I think we might put Stanton's two theses together as follows. We see that we must ultimately live and die alone. At first this condition seems horrible to us. But as we investigate it, we find that there is something precious in the solitude of the inner self, a world within each person "more inaccessible than the ice-cold mountains, more profound than the midnight sea." These romantic images of the beauty of solitude, of which Stanton was fond, suggest a further romantic thought: This inner life is actually something awe-inspiring, something sublime, to which we can rightly give the names "conscience" and "birthright to self-sovereignty." Once we start thinking this way and learn to love, even revere, the sublime beauty of each person's inner life, we see that we have not just one but two reasons for educating women and giving them the vote: not just because they may need these practical abilities in some time of abandonment but because conscience deserves respect, and to respect conscience is to give it space to unfold.
This reconstruction not only makes sense of the whole; it also links Stanton's speech, as she herself did, to America's Puritan heritage, where similar ideas can easily be found (for example, Roger Williams's beliefs about religious liberty). The speech still isn't a successful example of political thought, since Stanton never works out the contradictions in it to arrive at a clear thesis.

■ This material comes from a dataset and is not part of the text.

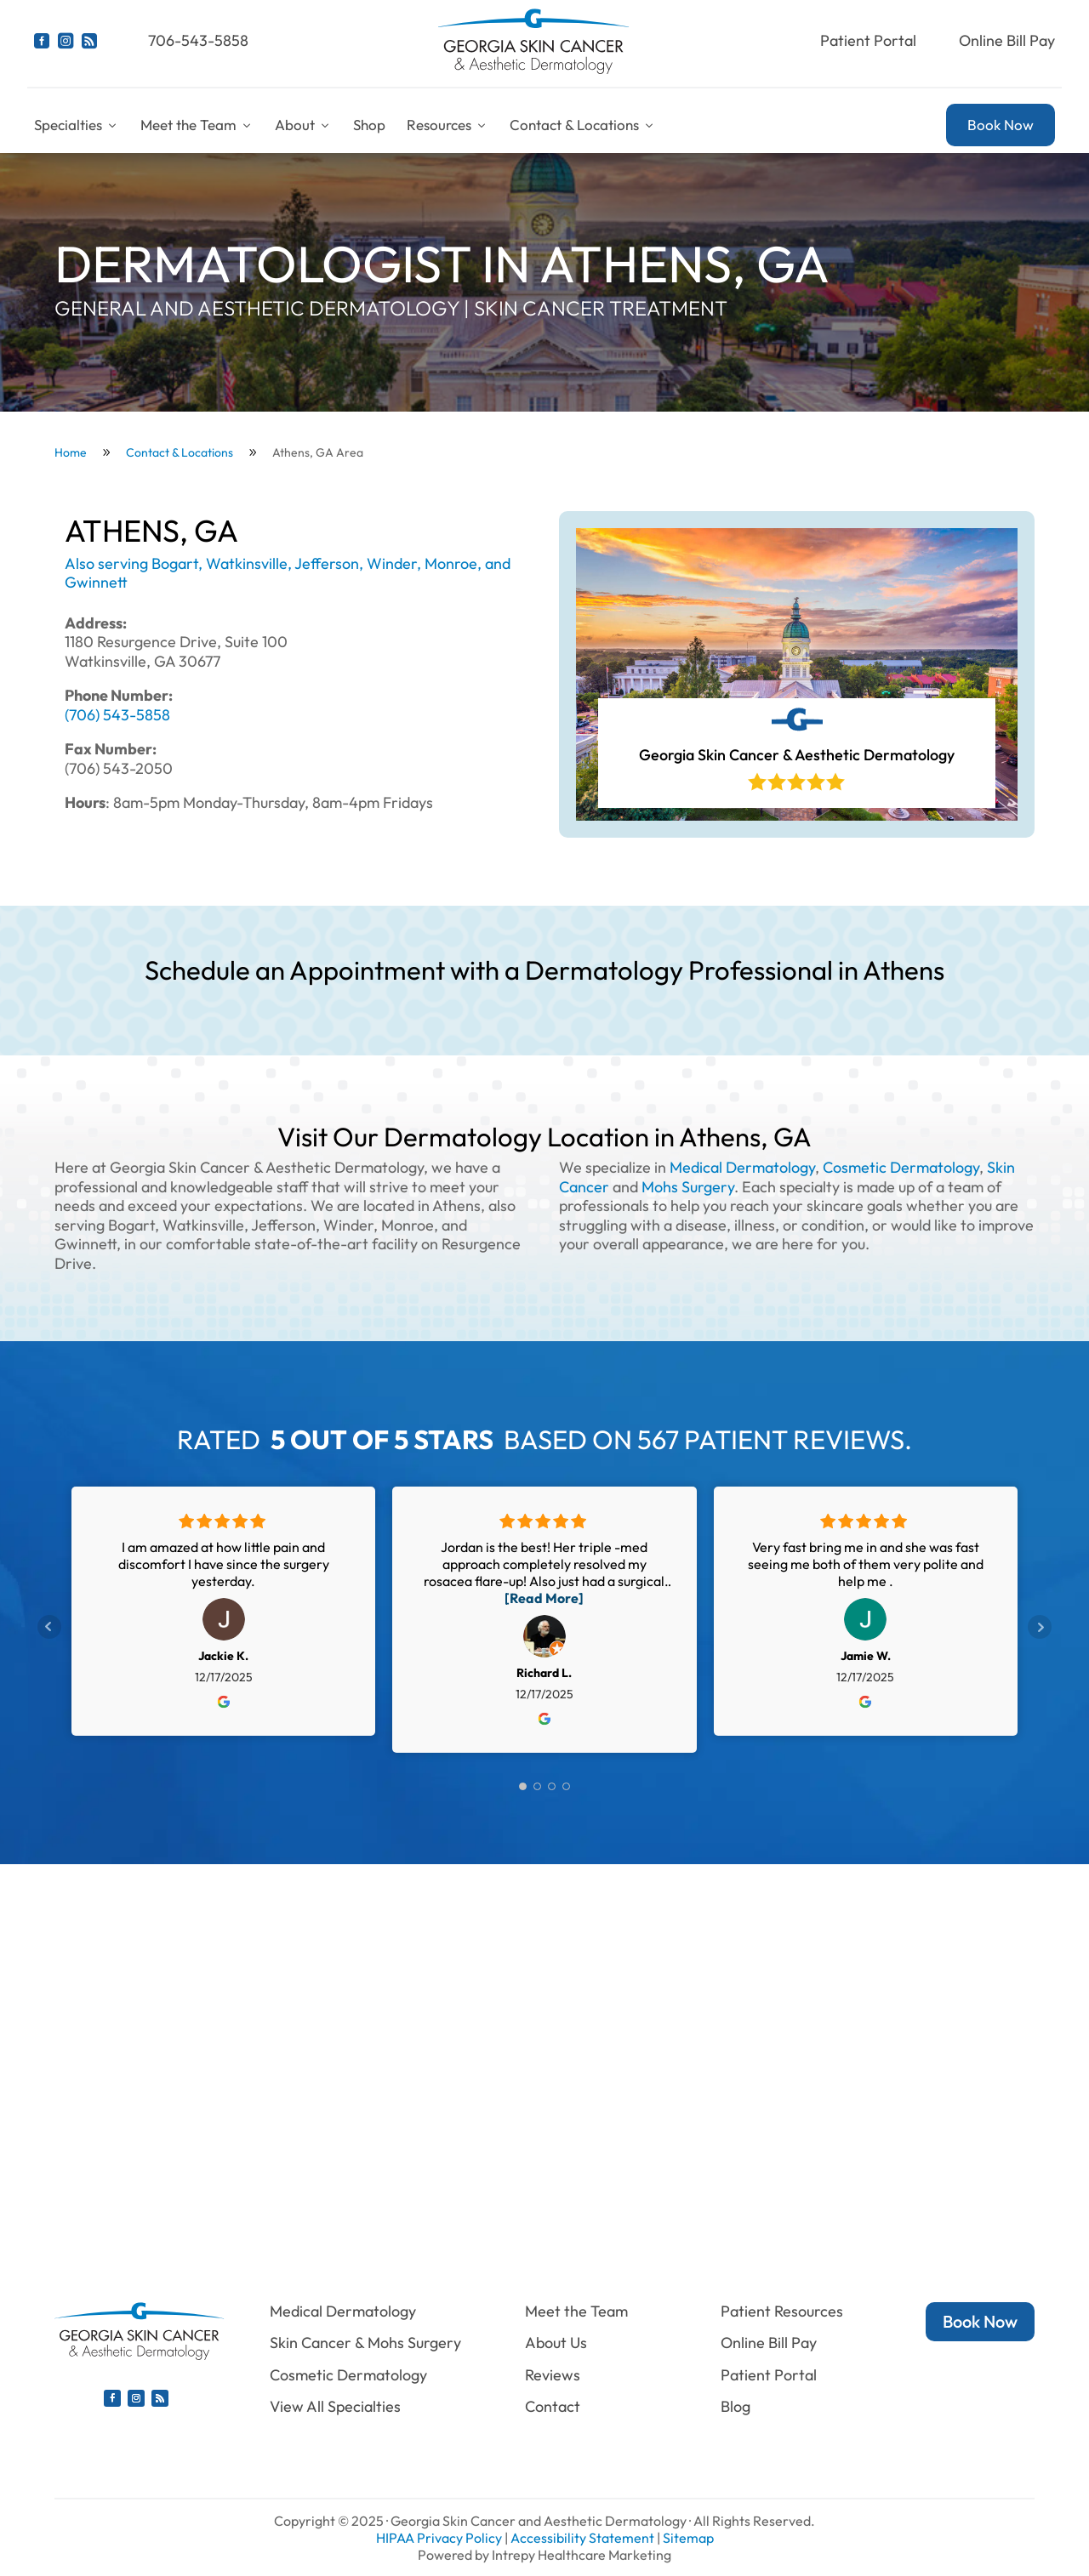  What do you see at coordinates (197, 125) in the screenshot?
I see `Meet the Team` at bounding box center [197, 125].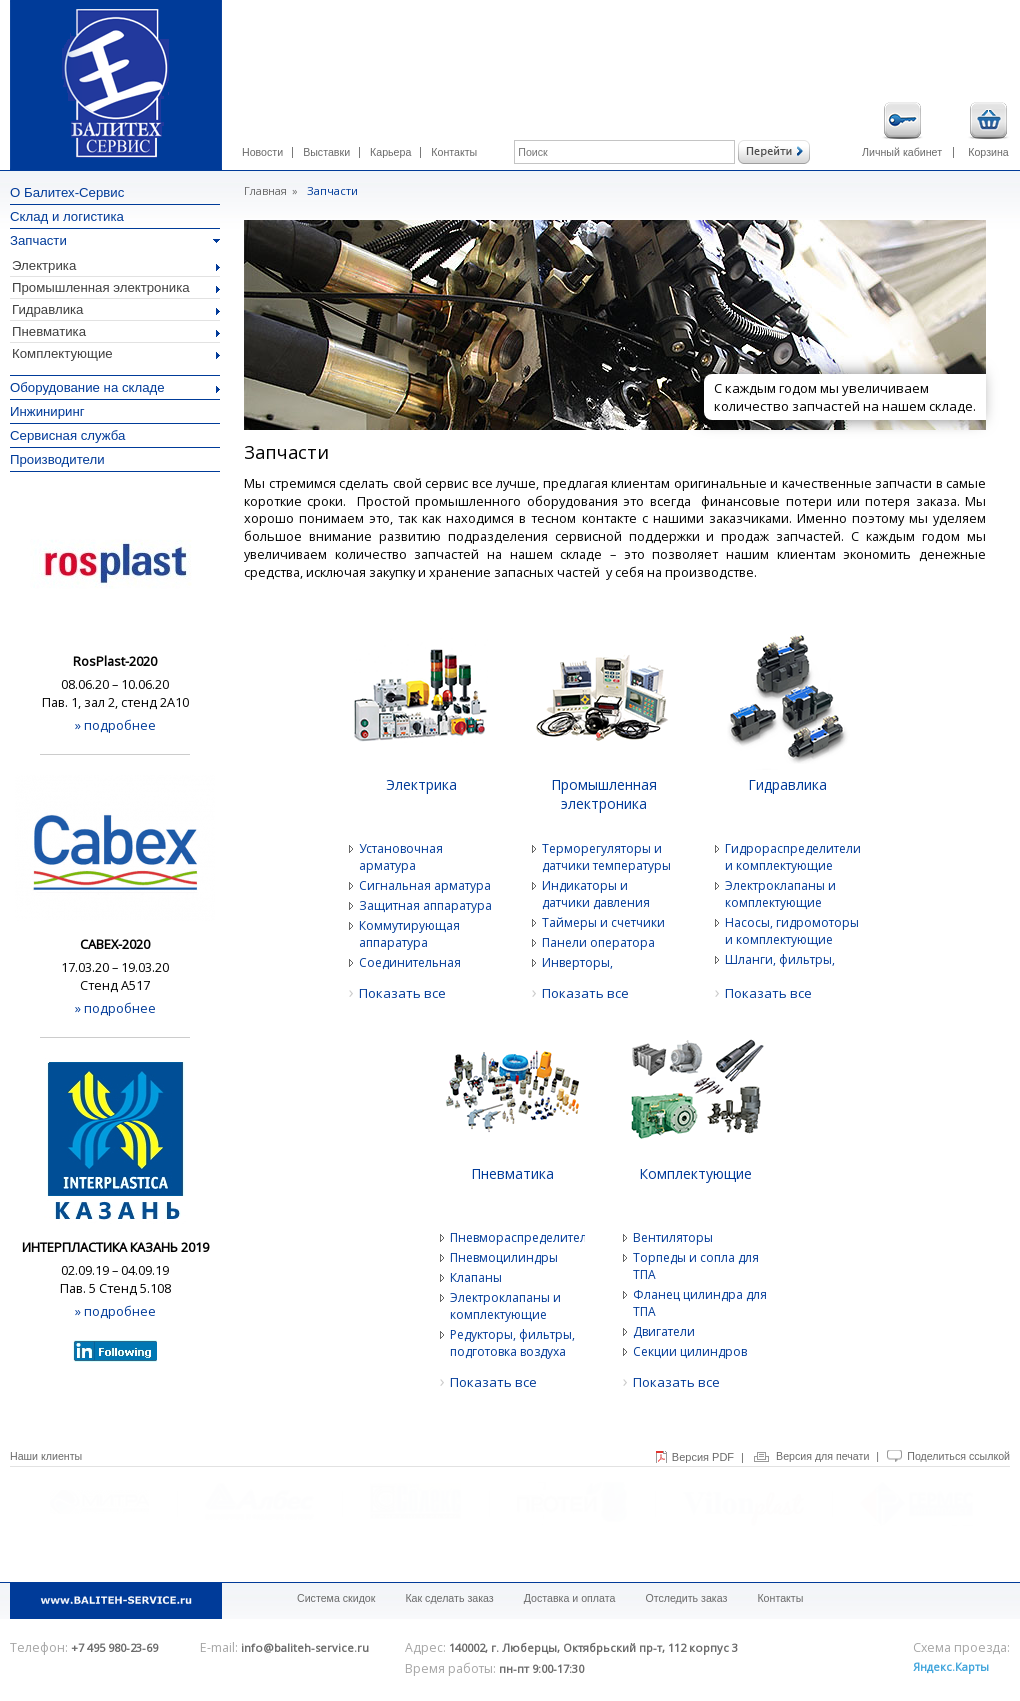 This screenshot has height=1701, width=1020. I want to click on Система скидок, so click(336, 1598).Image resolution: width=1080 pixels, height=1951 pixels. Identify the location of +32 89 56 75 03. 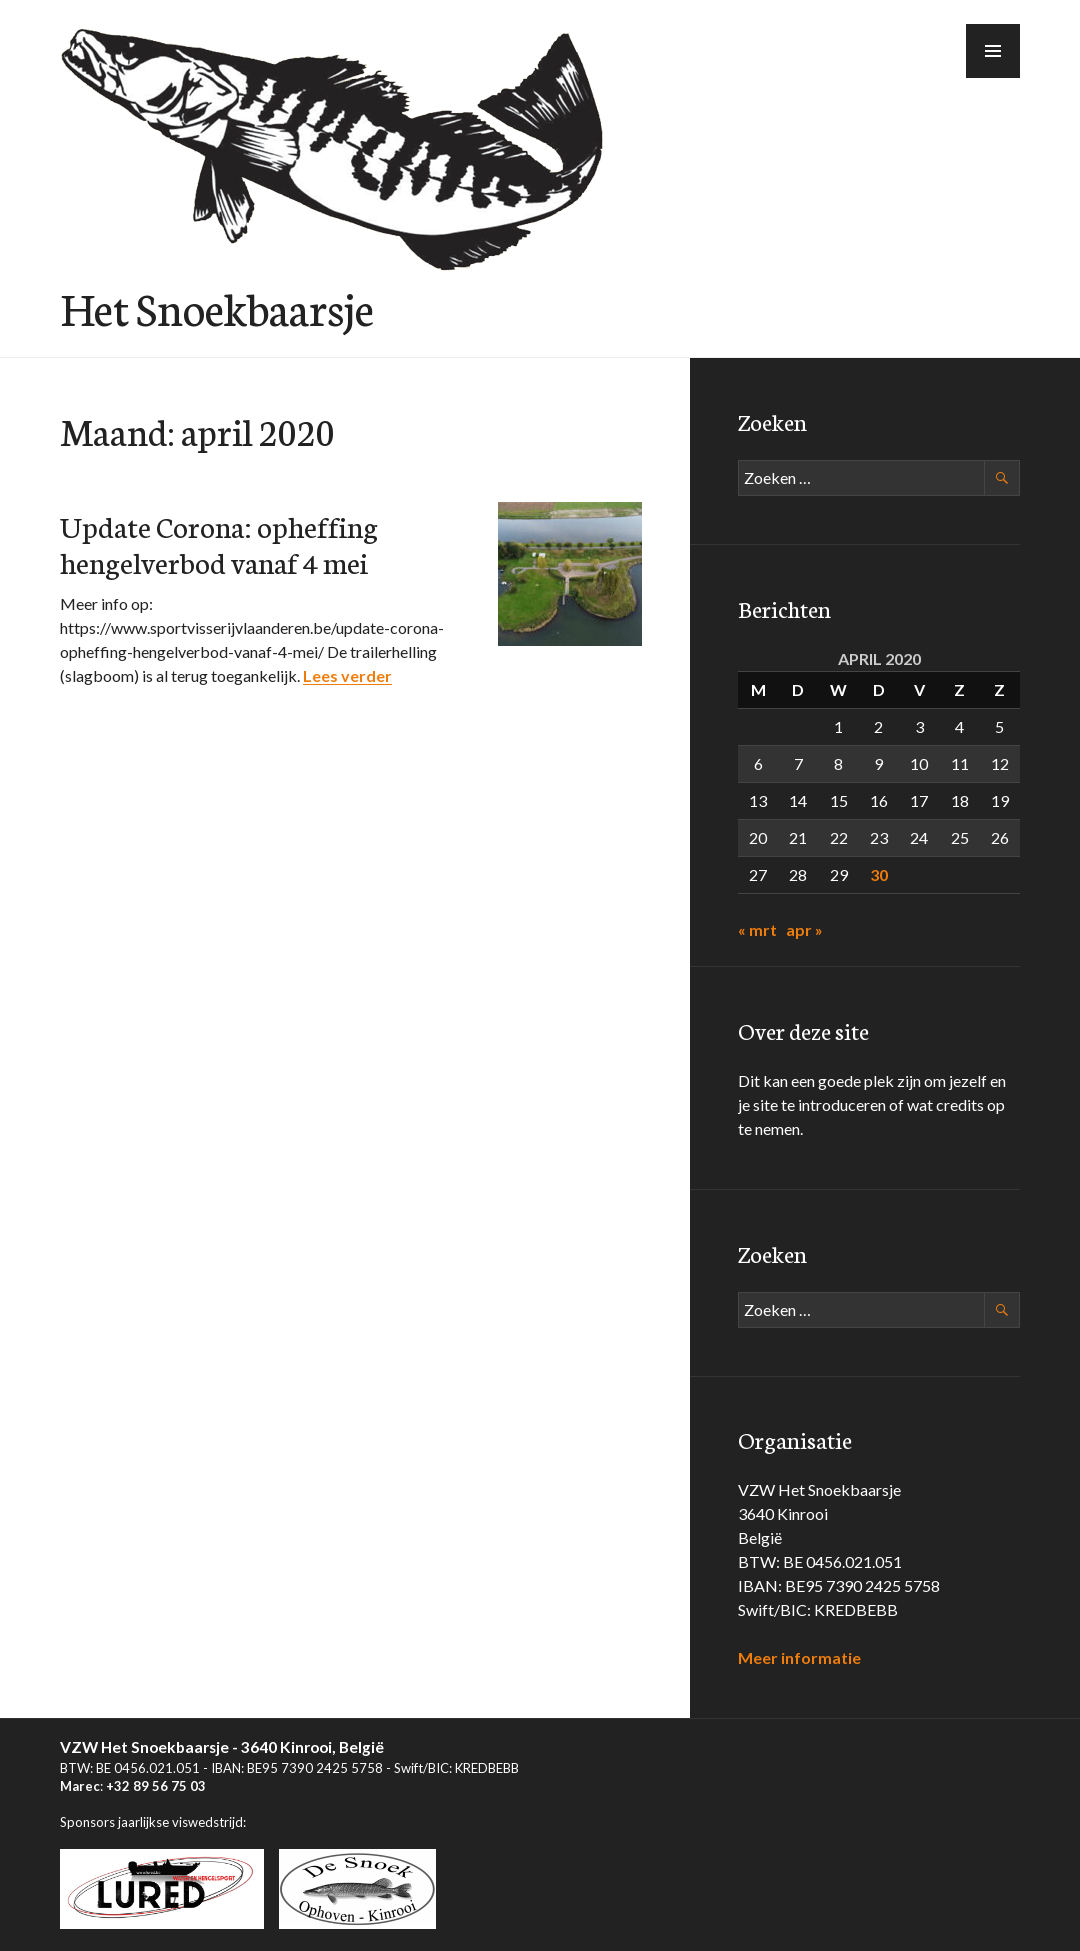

But if we understand her in this way, we can see what it means to say that her feminism taps a distinctively American tradition, creating a type of feminism that is both radical and utterly in line with deep American traditions and ideas. In this sense, Gornick is right to say that this sort of feminism is distinctively American. It is very different, for example, from the feminisms I encounter in India, where images of women's solidarity abound and images of inner beauty are far rarer. Gornick, unfortunately, does not help us understand the speech, because she does not even find it puzzling and inconsistent. Indeed, she gives Stanton high marks as a philosopher, comparing her to Mary Wollstonecraft, Simone de Beauvoir and John Stuart Mill.
Gornick's book, then, fails to accomplish one of its goals, that of helping us understand Stanton's distinctive ideas and see them as major contributions to thought. It succeeds admirably, however, in its primary purpose, that of bringing to life an activist whose anger, energy and uncompromising hunger for justice still serve today as a paradigm of American feminism at its best.